Faça estas perguntas:
- O ajuste que você está fazendo agora, o cliente perceberia? Se a resposta é não, é fuga.
- Você consegue dizer quando termina? Capricho tem critério de pronto. Fuga não tem, porque terminar significa expor.
- Você está melhorando ou refazendo? Refazer a mesma coisa pela quarta vez raramente é qualidade. É ansiedade procurando o que fazer.
- Se alguém marcasse a apresentação pra amanhã, daria? Se daria, então já estava pronto e o que faltava era coragem.
O que o perfeccionismo te custa
- Tempo: semanas polindo o que o mercado nem ia reparar. Tempo que não volta e que poderia estar rodando.
- Aprendizado: só o real ensina. Feedback de cliente vale mais que mil ajustes na sua cabeça, porque o cliente aponta coisas que você não imaginaria.
- Dinheiro: cada mês parado é venda que não aconteceu. E enquanto isso o custo fixo continua correndo.
- Confiança: e essa é a mais cara. Cada adiamento reforça a ideia de que você não estava pronto, e isso vira identidade.
O que eu vi na prática
Quando a gente tirou a empresa do zero, a primeira versão do que a gente vendia estava longe de perfeita. Se eu tivesse esperado ela ficar redonda, teria esperado pra sempre, e alguém pior, porém presente no mercado, teria ficado com o cliente.
O que melhorou o serviço não foi o tempo que passamos ajustando antes. Foi o cliente reclamando de coisas que a gente não tinha nem pensado. Nenhuma reunião interna teria descoberto aquilo.
A regra do “bom o suficiente, rápido”
Defina o mínimo que já entrega valor e lance nisso. Feio e no ar aprende. Perfeito e na gaveta não. Depois você melhora com dado real, não com achismo. A qualidade vem da repetição, não da espera.
Só um cuidado pra não virar desculpa: “bom o suficiente” não é malfeito. É completo no essencial e cru no acessório. O cliente precisa conseguir usar e ter resultado. O resto pode estar tosco.
Como definir o mínimo que entrega valor
Na prática, faça assim:
- Escreva o resultado que a pessoa precisa ter depois de usar o que você fez. Uma frase.
- Liste tudo que você acha que precisa existir pra isso acontecer.
- Corte tudo que não é obrigatório pra entregar aquela frase. Vai doer, e é o ponto.
- Marque a data de colocar no mundo o que sobrou. Antes de estar confortável.

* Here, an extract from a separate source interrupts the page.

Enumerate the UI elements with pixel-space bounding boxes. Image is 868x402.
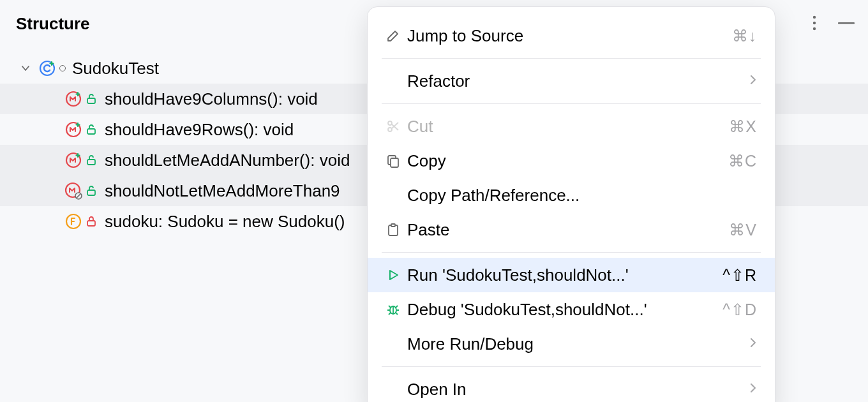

O prazo aqui não é burocracia, é ferramenta. Perfeccionismo morre de data marcada, porque data transforma “quando estiver pronto” em “o que dá pra fazer até quinta”.
O que fazer quando vier crítica
Vai vir. E é o melhor que pode acontecer, mesmo doendo.
Separe em três caixas: o que se repete (leve a sério e ajuste), o que é gosto pessoal de uma pessoa só (anote e siga), e o que é ataque sem conteúdo (ignore). A maioria da dor vem de tratar as três caixas como se fossem a mesma.
E lembre: silêncio na gaveta não ensina nada. Crítica é o preço de estar no jogo, e é barato perto do preço de ficar de fora.
Melhor feito hoje e ajustado amanhã do que perfeito num “um dia” que não vem.
Capricho é virtude quando serve à entrega. Vira sabotagem quando serve à fuga. Se você trava antes de lançar, é fuga.